We note that you advised that a person residing in Country Z receiving these periodic compensation payments does not pay tax on them, and does not incur a reduction in their age pension on receiving them. However, how these payments are treated under Country Z law does not mean they are not ordinary income or not assessable under Australian law.

The lump sum payment made to you is not income from rendering personal services, income from property or income from carrying on a business.

The payment is also a one off payment and thus it does not have an element of recurrence or regularity.

Therefore, the lump sum payment will not be assessable as ordinary income.

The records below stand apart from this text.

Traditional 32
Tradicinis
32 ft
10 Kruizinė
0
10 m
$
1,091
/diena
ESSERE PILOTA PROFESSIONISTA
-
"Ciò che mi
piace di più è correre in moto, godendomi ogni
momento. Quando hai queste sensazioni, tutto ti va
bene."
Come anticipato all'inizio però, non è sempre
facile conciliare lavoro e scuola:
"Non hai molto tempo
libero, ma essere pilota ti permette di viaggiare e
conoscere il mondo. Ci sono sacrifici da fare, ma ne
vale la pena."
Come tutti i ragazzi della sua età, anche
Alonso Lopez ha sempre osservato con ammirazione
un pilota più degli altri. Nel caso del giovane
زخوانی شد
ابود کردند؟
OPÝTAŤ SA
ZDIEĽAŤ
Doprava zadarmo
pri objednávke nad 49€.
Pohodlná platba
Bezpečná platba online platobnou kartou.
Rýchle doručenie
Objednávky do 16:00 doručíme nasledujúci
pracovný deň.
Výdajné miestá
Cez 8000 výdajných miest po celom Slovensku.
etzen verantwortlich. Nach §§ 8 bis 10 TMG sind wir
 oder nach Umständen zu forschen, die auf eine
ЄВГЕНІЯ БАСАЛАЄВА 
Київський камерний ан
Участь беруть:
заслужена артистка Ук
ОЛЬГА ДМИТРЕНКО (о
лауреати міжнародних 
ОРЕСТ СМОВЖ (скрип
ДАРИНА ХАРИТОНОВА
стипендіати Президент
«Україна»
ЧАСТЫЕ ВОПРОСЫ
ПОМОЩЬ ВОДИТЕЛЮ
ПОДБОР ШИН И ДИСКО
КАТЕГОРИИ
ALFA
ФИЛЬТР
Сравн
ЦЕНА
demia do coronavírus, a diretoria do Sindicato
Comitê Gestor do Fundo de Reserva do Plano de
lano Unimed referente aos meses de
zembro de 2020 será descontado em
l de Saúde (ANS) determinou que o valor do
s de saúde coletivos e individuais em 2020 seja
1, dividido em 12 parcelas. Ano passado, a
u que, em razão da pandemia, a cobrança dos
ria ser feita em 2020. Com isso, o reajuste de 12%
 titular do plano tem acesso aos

The receipt of a lump sum compensation amount may give rise to a capital gain (statutory income) under capital gains tax (CGT) event C2 (section 104-25 of the ITAA 1997) which relates to cancellation, surrender or similar endings. However, a capital gain or loss made upon the ending of a CGT asset acquired on or after 20 September 1985 is disregarded under subparagraph 118-37(1)(a)(i) of the ITAA 1997, if the CGT event is in relation to compensation or damages received for any wrong or injury you suffer in your occupation.

Therefore, any capital gain or capital loss arising from the CGT event will be disregarded under subparagraph 118-37(1)(a)(i) of the ITAA 1997 and the lump sum payment will not be assessable as statutory income.

As the lump sum payment is not assessable as either ordinary or statutory income, you are not required to include this amount in your assessable income.